Splitgraph has been acquired by EDB! Read the blog post.

DDL queries

CREATE TABLE

CREATE TABLE [schema_name].table_name (
  col_1 type_1,
  ...
)

Create an empty table.

CREATE TABLE AS

CREATE TABLE [schema_name].table_name AS (
  SELECT ...
)

Create a table from the results of a SELECT query.

CREATE SCHEMA

CREATE SCHEMA schema_name

Create a schema.

DROP TABLE

DROP TABLE [schema_name].table_name

Delete a table.

If the table doesn't exist, this won't do anything (equivalent to IF EXISTS). Note that this can lead to orphan partitions.

DROP SCHEMA

DROP SCHEMA [schema_name]

Delete a schema and all tables in it. This is equivalent to DROP SCHEMA ... CASCADE in other SQL implementations.

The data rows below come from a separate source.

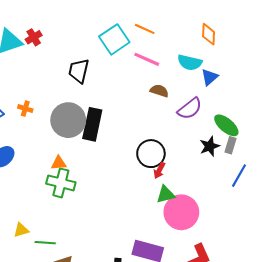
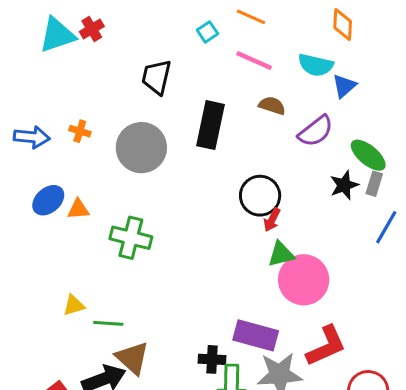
cyan square: (114, 39) -> (207, 32), size x0.5
black rectangle: (92, 124) -> (210, 125), moved
orange triangle: (59, 163) -> (78, 209), moved

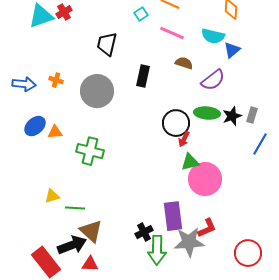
black rectangle: (210, 125) -> (143, 76), size x0.7
green ellipse: (368, 155) -> (207, 113), moved, turned -35
purple rectangle: (256, 335) -> (173, 216), turned 68
red L-shape: (326, 346) -> (207, 228), moved, size x0.7
black cross: (212, 359) -> (144, 232), turned -30

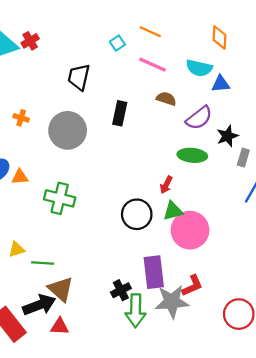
blue triangle: (232, 50) -> (221, 84), turned 36
black star: (232, 116) -> (227, 136), moved
black circle: (176, 123) -> (137, 214), moved

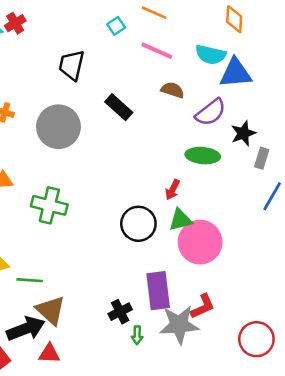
blue triangle: (221, 84) -> (235, 73), size x1.5
black rectangle: (120, 113) -> (119, 107), turned -60
green arrow: (136, 311) -> (137, 335), size x0.5

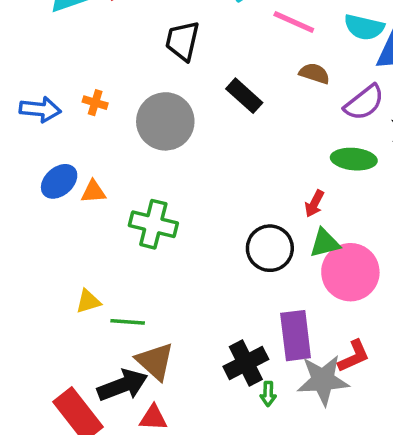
black cross: (120, 312) -> (246, 363), size x1.4

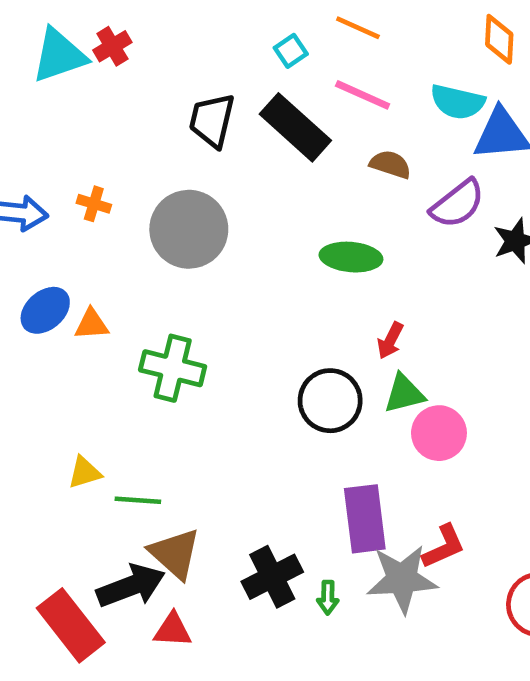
black rectangle: (244, 96) -> (295, 127), moved, size x1.4
green ellipse: (354, 159) -> (351, 257), moved
pink circle: (350, 272) -> (439, 433), size x0.7
black cross: (246, 363) -> (272, 577), moved

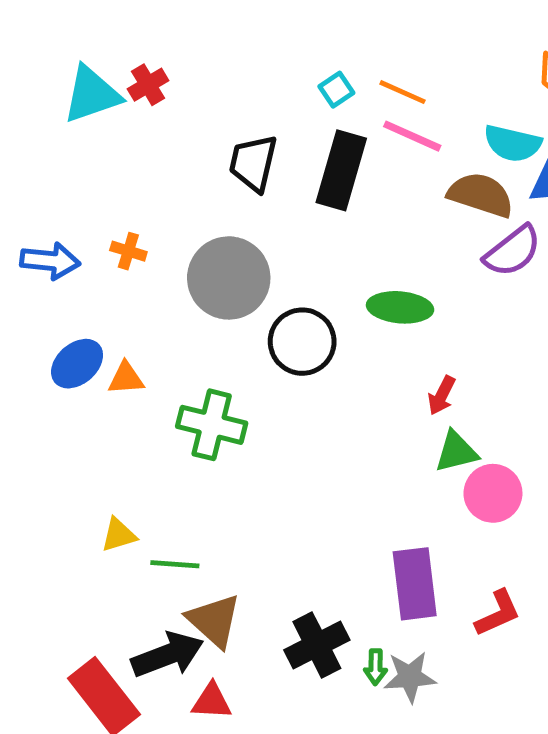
orange line: (358, 28) -> (402, 92), moved
black rectangle: (295, 127) -> (341, 170), turned 64
brown semicircle: (390, 164) -> (481, 195), moved, size x1.5
black circle: (330, 401) -> (302, 342), moved
gray star: (402, 579) -> (410, 677), moved, size x0.7

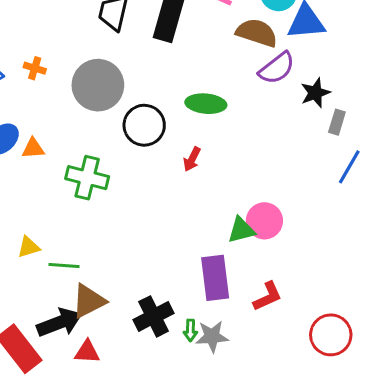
red arrow: (442, 395) -> (192, 159), moved
green triangle: (456, 452) -> (241, 230), moved
brown triangle: (214, 621) -> (89, 301), turned 51

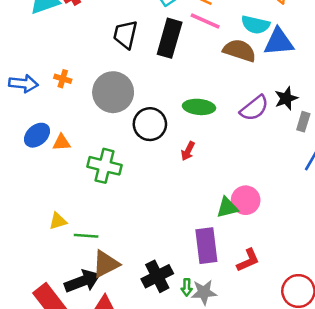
purple semicircle: (277, 68) -> (254, 108), moved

If the schema doesn't exist, this won't do anything (equivalent to IF EXISTS).

ALTER TABLE ... RENAME TO

ALTER TABLE [schema_name].table_name RENAME TO [new_schema_name].new_table_name

Rename a table. If new_schema_name is passed, this will also move the table to a different schema. The target schema must already exist.

VACUUM command

VACUUM { PARTITIONS | TABLE [schema_name.]table_name | DATABASE database_name }

A custom cleanup utility to remove obsolete partitions/tables:

  • PARTITIONS: Seafowl finds all orphan partitions (i.e. ones not referenced by any table version), and tries to delete them from the object store and catalog.
  • TABLE: deletes all table versions apart from the latest ones for the specified table.
  • DATABASE database_name: delete remnant directories from dropped tables.

CREATE FUNCTION

CREATE FUNCTION function_name AS '{
  "entrypoint": "sintau",
  "language": "wasm",
  "input_types": ["f32"],
  "return_type": "f32",
  "data": "AGFzbQEAAAABDQJgAX0BfWADfX9..."
}'

Create a user-defined function.

The function_definition must be a JSON object with the following mandatory fields:

  • entrypoint: name of the function inside the WASM bytecode to execute
  • input_types: list of argument types the entrypoint accepts
  • return_type: the return type of the function
  • data: Base64-encoded WASM bytecode

The optional fields are:

  • volatility: default volatile. One of:
    • immutable: given the same input, the function always returns the same output
    • stable: within a single query, given the same input, the function always returns the same output
    • volatile: the function's results may change between evaluations within the same query
  • language: default wasm. Only wasm is currently supported.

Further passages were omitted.